Of course the Legion clears who might use the poppy for corporate purposes and certainly those wanting to "use" the poppy should expect to ask. The problem with places not "acknowledging the poppy" as Tess put it, is usually one of refusing to allow the Legion to canvass for the poppy campaign.
It is probably useful at this point to review the specific uses of the poppy funds.
The Poppy is the symbol of Remembrance and funds raised in the poppy campaign are used for:
1. Assistance to ex-service personnel and their dependants
2. Affordable housing and care facilities for veterans and other elderly or disabled persons and their dependants
3. Community medical appliances and medical research and training
4. Support services for seniors such as drop-in centres, meals-on-wheels, transportation and related services
5. Providing bursaries for needy students
6. Cost of the poppies, wreaths and supplies
When one donates to the poppy campaign and wears a poppy, or displays a wreath, or just makes a donation, that is what the money is used to support.
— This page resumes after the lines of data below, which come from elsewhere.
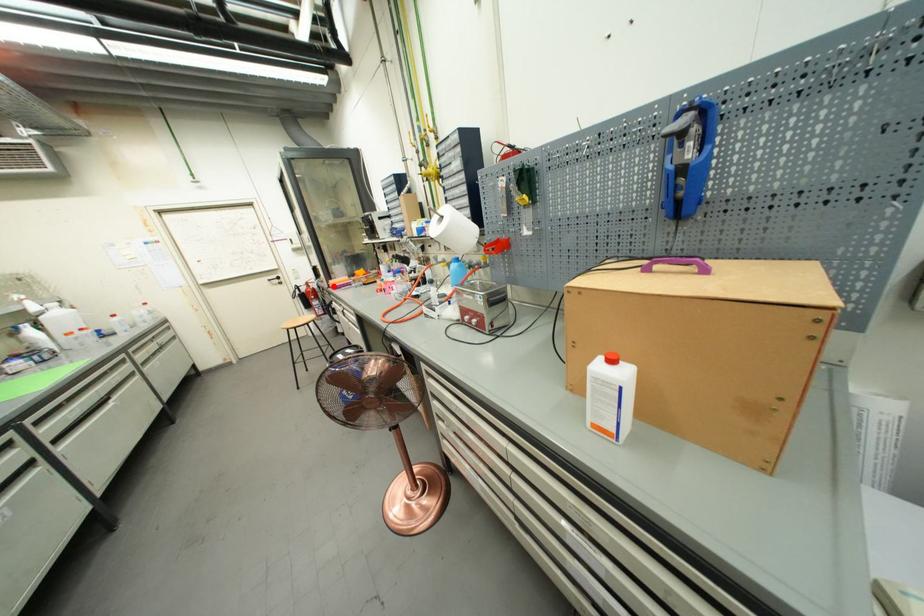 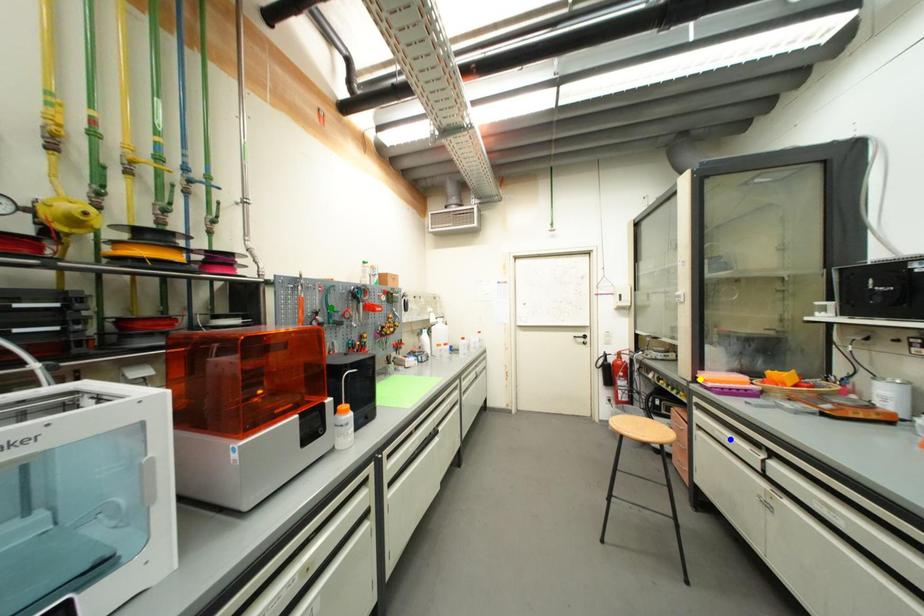 Question: I am providing you with two images of the same scene from different viewpoints. A red point is marked on the first image. You are given multiple points on the second image. In image 2, which mark is for the same physical point as the one in image 1?

Choices:
 (A) yellow point
 (B) green point
 (C) blue point

Answer: (A) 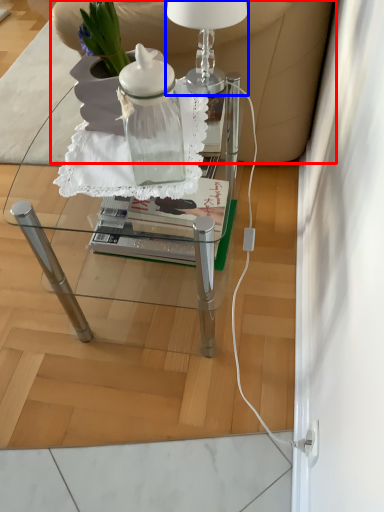 Question: Which object appears farthest to the camera in this image, armchair (highlighted by a red box) or table lamp (highlighted by a blue box)?

Choices:
 (A) armchair
 (B) table lamp

Answer: (A) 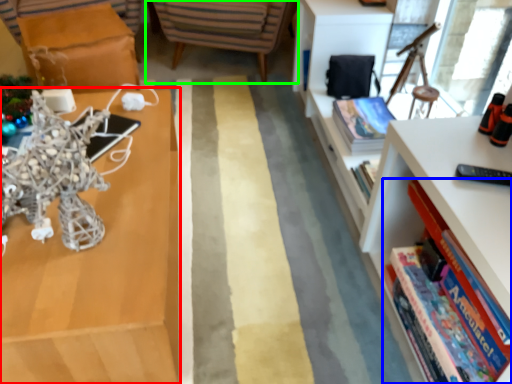 Question: Estimate the real-world distances between objects in this image. Which object is closer to shelf (highlighted by a red box), book (highlighted by a blue box) or chair (highlighted by a green box)?

Choices:
 (A) book
 (B) chair

Answer: (A) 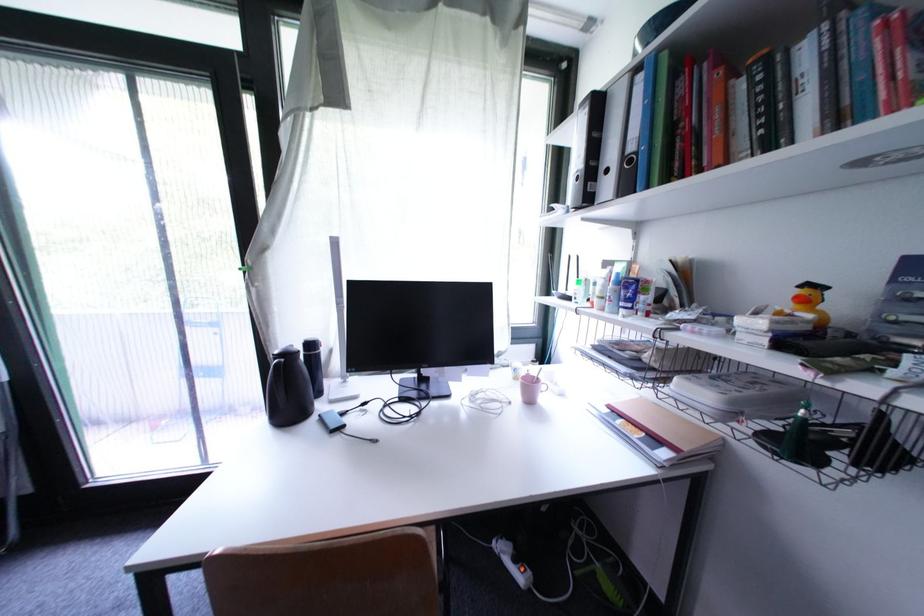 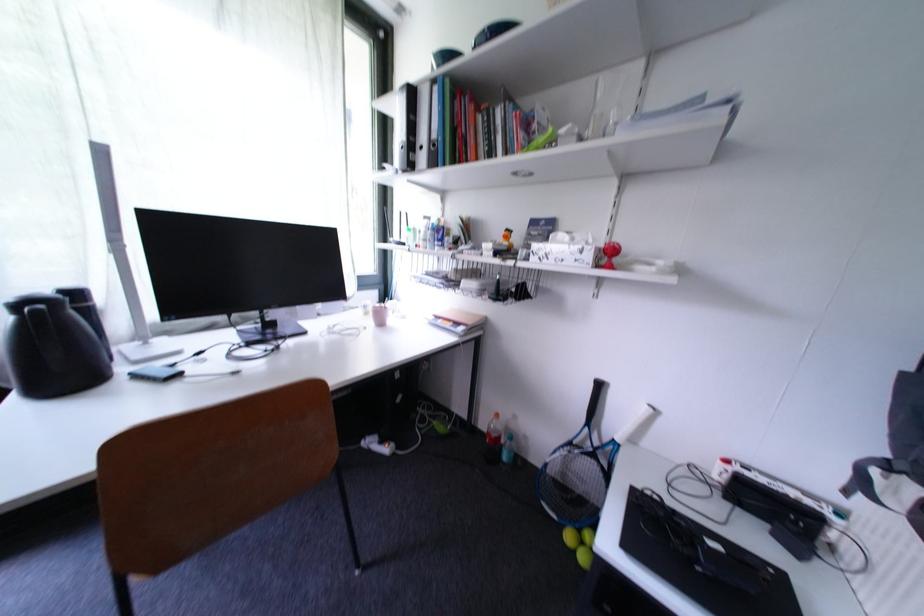 In the second image, find the point that corresponds to pixel 648 79 in the first image.

(444, 91)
The money is used in the community where it is raised except if unspent at the end of the poppy campaign year (early fall) when left-over funds are collected by command for provincial projects that support the above. I have personally helped to distribute these funds and it is heartening to see the difference that these public monies, held and given out in trust by the RC Legion, make to people.
The Legion does not have a monopoly on remembering the fallen, as that is a personal matter, but the Legion is the custodian of the symbol of remembrance and how that symbol is used. I firmly believe that that custodianship is needed, well warranted and well looked after by the Royal Canadian Legion.